## The input
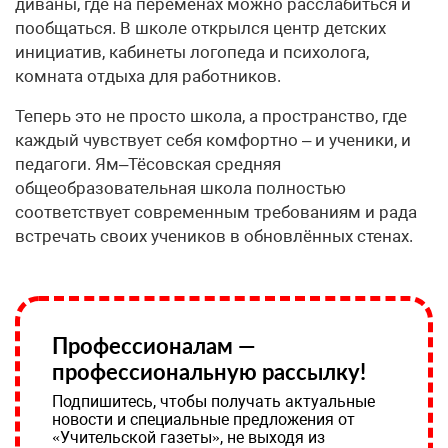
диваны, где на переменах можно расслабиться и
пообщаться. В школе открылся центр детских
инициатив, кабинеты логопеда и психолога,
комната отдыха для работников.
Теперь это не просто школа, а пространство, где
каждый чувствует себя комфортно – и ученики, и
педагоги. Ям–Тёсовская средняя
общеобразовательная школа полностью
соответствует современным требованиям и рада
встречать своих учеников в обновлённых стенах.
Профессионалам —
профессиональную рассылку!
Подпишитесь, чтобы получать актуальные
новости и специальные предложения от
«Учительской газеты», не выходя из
--
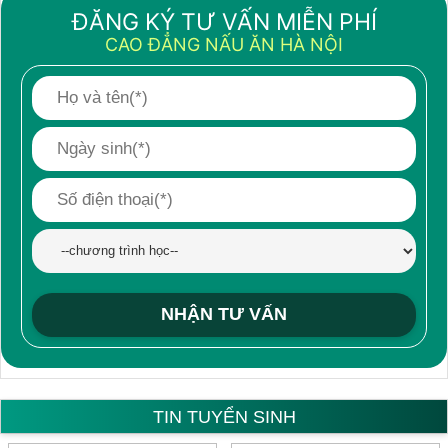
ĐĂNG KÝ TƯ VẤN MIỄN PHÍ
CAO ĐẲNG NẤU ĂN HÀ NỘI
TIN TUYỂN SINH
==
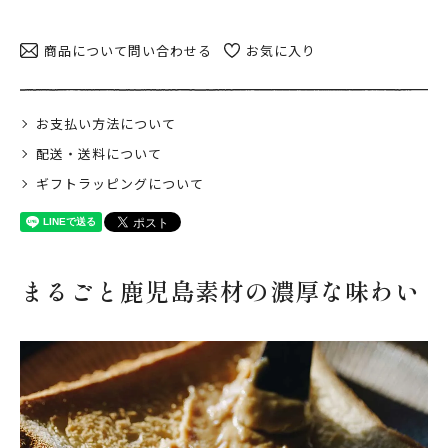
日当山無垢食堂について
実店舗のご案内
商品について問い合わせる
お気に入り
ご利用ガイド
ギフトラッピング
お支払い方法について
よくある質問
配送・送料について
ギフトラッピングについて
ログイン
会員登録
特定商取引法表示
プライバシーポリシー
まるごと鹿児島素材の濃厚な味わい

## Problem requirements
Look through the material above and print exactly the lines from the one containing "общеобразовательная школа полностью" to the one containing "не выходя из", both included, and nothing more.

## Result
общеобразовательная школа полностью
соответствует современным требованиям и рада
встречать своих учеников в обновлённых стенах.
Профессионалам —
профессиональную рассылку!
Подпишитесь, чтобы получать актуальные
новости и специальные предложения от
«Учительской газеты», не выходя из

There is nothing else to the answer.